What began as a childhood hobby became a profession over forty years ago. One of the unique characteristics of my life has been how extensive periods of clairvoyance afforded the types of revelations that contributed to my insights while my very analytical mind took all the pieces and organized them coherently so as to make them completely understandable to others. I have also tried very hard to empower that which we call our spirituality without lessening the importance or value of the experiential part of our beings, the part that is psychological. In this way, my work differs from some of the material of the esotericists as well as the psychologists. It is both and neither, it is original. Work can evolve from ancient sources and still be put together in a way that is unique. I have not attacked anyone else's work nor imitated anyone else. I have found my own Path. A few final points are worthy of note:

  • First, I have purged the astrological vocabulary of archaic terminology by representing the elements intelligently. For instance, I call them elements rather than humors and I do not refer to red and white and yellow and black blood but rather physiological functions and psychological biases.
  • Second, I have adapted some of the five element theories of India and China to the four elements of astrology; however, in doing so, I am not suggesting that there is no fifth element, simply that it is not manifest in the same manner as the four denser elements.
  • Third, I have developed incredibly sophisticated ways for determining constitutional type and elemental balance using either the horoscope or medical history.

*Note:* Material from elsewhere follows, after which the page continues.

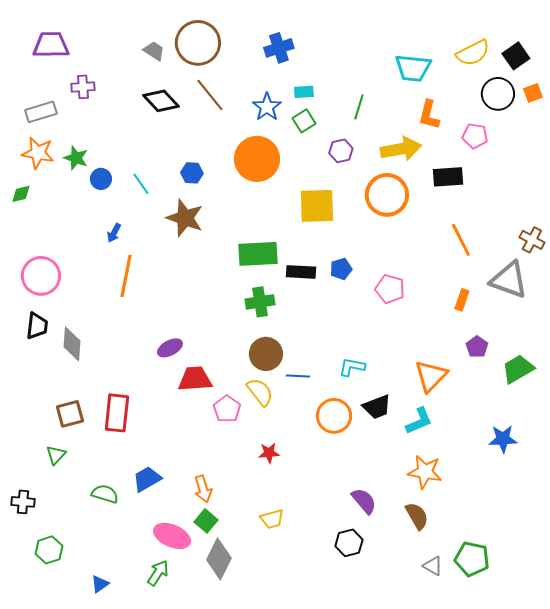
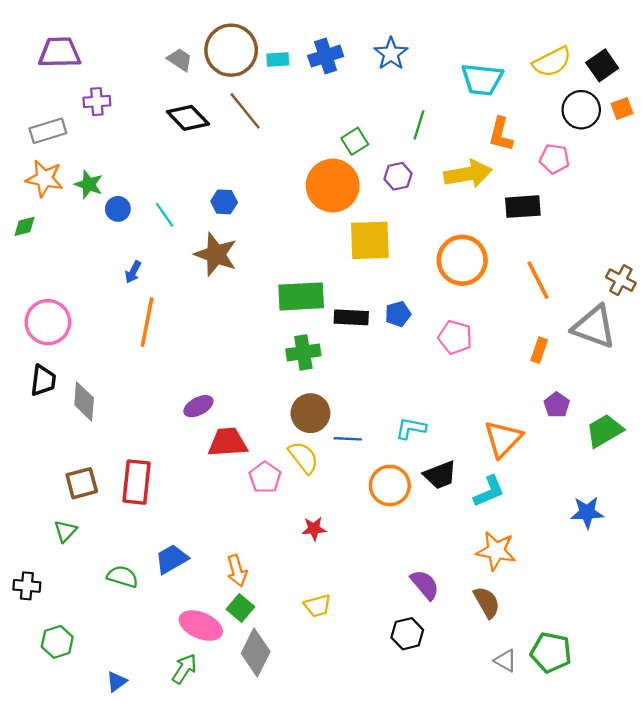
cyan rectangle: (304, 92) -> (278, 60), moved
blue star: (267, 107) -> (391, 54), moved
orange circle: (257, 159) -> (333, 186), moved
orange circle: (387, 195) -> (462, 260), moved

  • Fourth, I have created strategies for eliminating the effects of elemental imbalance that involve all parts of life: food, herbal medicine, life style, and even shamanic integration of the psyche.
  • Fifth, all the physical, psychological, and spiritual forces can be seen as a totality, not isolated one from another but interactive one with the other.

My relationships with the official world of astrology have not been repaired. I have not published in any journal nor spoken at any major conferences in several years, but I have received two honorary doctorates that I think are important to the astrological community as a whole . . . because they represent the historic unity between medicine and astrology that is still accepted in Ayurvedic and Tibetan medicine but that was lost in the West around the 17th century.